What you should do => Give the count of lines in the data that include the string "house", with no added remarks.

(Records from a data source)
»»

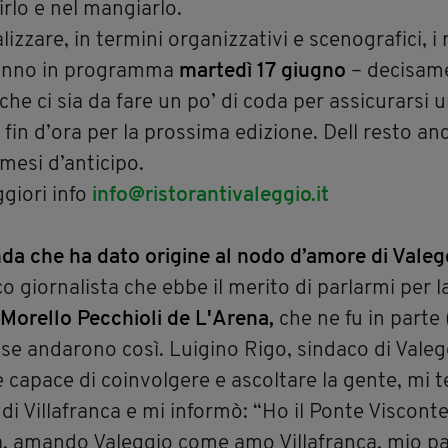
irlo e nel mangiarlo.
izzare, in termini organizzativi e scenografici, i r
t’anno in programma
martedì 17 giugno
– decisam
che ci sia da fare un po’ di coda per assicurarsi 
 fin d’ora per la prossima edizione. Dell resto an
 mesi d’anticipo.
giori info
info@ristorantivaleggio.it
nda che ha dato origine al nodo d’amore di Vale
giornalista che ebbe il merito di parlarmi per l
 Morello Pecchioli de L'Arena,
che ne fu in parte
ose andarono così. Luigino Rigo, sindaco di Valeg
 capace di coinvolgere e ascoltare la gente, mi 
 di Villafranca e mi informò: “Ho il Ponte Viscon
a, amando Valeggio come amo Villafranca, mio pa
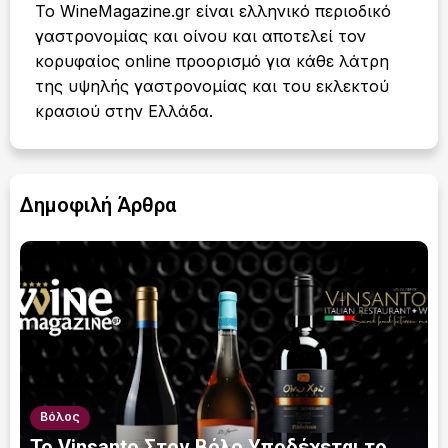
Το WineMagazine.gr είναι ελληνικό περιοδικό
γαστρονομίας και οίνου και αποτελεί τον
κορυφαίος online προορισμό για κάθε λάτρη
της υψηλής γαστρονομίας και του εκλεκτού
κρασιού στην Ελλάδα.
Δημοφιλή Άρθρα
Βόλος
Το Vinsanto Στον Βόλο Υποδέχεται το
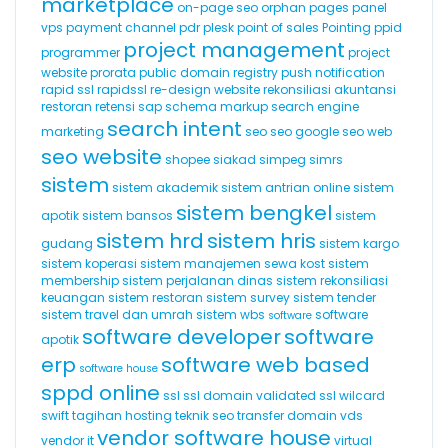
marketplace
on-page seo
orphan pages
panel
vps
payment channel
pdr
plesk
point of sales
Pointing
ppid
project management
programmer
project
website
prorata
public domain registry
push notification
rapid ssl
rapidssl
re-design website
rekonsiliasi akuntansi
restoran
retensi
sap
schema markup
search engine
search intent
marketing
seo
seo google
seo web
seo website
shopee
siakad
simpeg
simrs
sistem
sistem akademik
sistem antrian online
sistem
sistem bengkel
apotik
sistem bansos
sistem
sistem hrd
sistem hris
gudang
sistem kargo
sistem koperasi
sistem manajemen sewa kost
sistem
membership
sistem perjalanan dinas
sistem rekonsiliasi
keuangan
sistem restoran
sistem survey
sistem tender
sistem travel dan umrah
sistem wbs
software
software
software developer
software
apotik
erp
software web based
software house
sppd online
ssl
ssl domain validated
ssl wilcard
swift
tagihan hosting
teknik seo
transfer domain
vds
vendor software house
vendor it
virtual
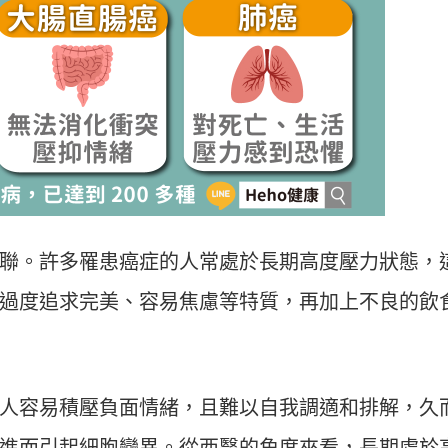
聯。許多罹患癌症的人常處於長期高度壓力狀態，
過度追求完美、容易焦慮等特質，再加上不良的飲
人容易積壓負面情緒，且難以自我調適和排解，久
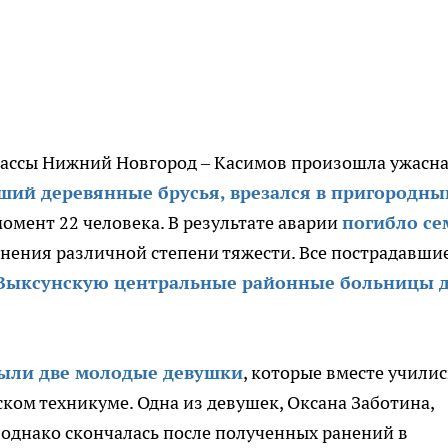
трассы Нижний Новгород – Касимов произошла ужасн
вший деревянные брусья, врезался в пригородны
момент 22 человека. В результате аварии
погибло се
ранения различной степени тяжести. Все пострадавши
 Выксунскую центральные районные больницы 
были две молодые девушки
, которые вместе училис
ом техникуме. Одна из девушек, Оксана Заботина,
 однако скончалась после полученных ранений в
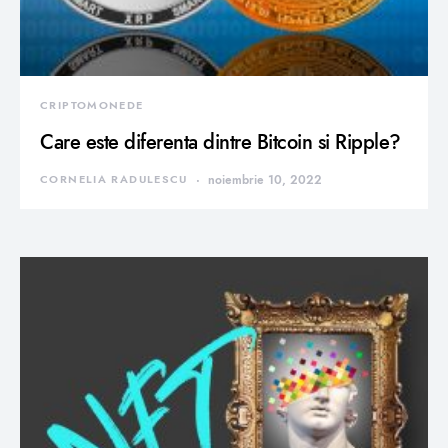
CRIPTOMONEDE
Care este diferenta dintre Bitcoin si Ripple?
CORNELIA RADULESCU
noiembrie 10, 2022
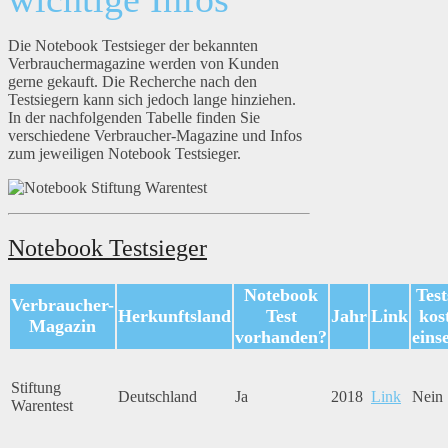
Die Notebook Testsieger der bekannten
Verbrauchermagazine werden von Kunden
gerne gekauft. Die Recherche nach den
Testsiegern kann sich jedoch lange hinziehen.
In der nachfolgenden Tabelle finden Sie
verschiedene Verbraucher-Magazine und Infos
zum jeweiligen Notebook Testsieger.
Notebook Testsieger
Notebook
Test
Verbraucher-
Herkunftsland
Test
Jahr
Link
kos
Magazin
vorhanden?
eins
Stiftung
Deutschland
Ja
2018
Link
Nein
Warentest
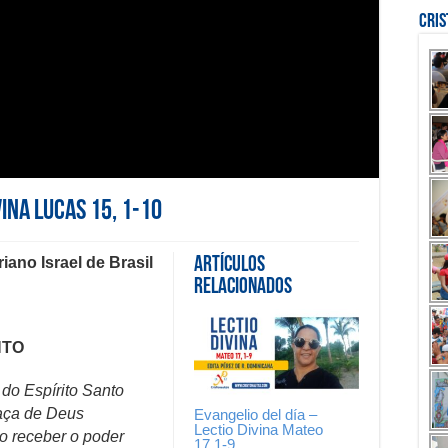
Cri
vina Lucas 15, 1-10
iano Israel de
Brasil
Artículos
Relacionados
NTO
 do Espírito Santo
aça de Deus
Evangelio del día –
Lectio Divina Mateo
o receber o poder
17,1-9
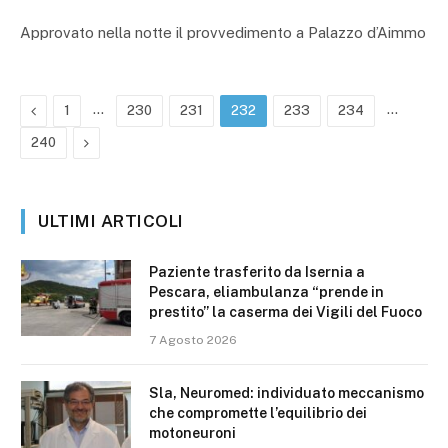
Approvato nella notte il provvedimento a Palazzo d’Aimmo
Precedente
…
…
1
230
231
232
233
234
Prossimo
240
ULTIMI ARTICOLI
Paziente trasferito da Isernia a
Pescara, eliambulanza “prende in
prestito” la caserma dei Vigili del Fuoco
7 Agosto 2026
Sla, Neuromed: individuato meccanismo
che compromette l’equilibrio dei
motoneuroni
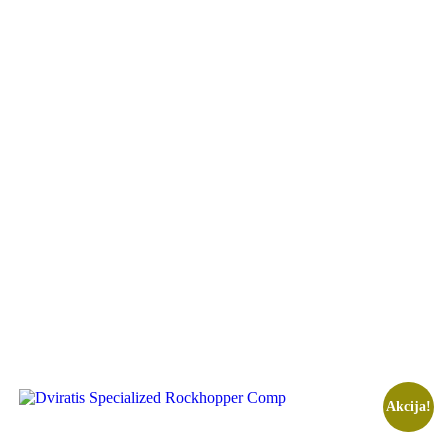
Akcija!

««

Written reply => 2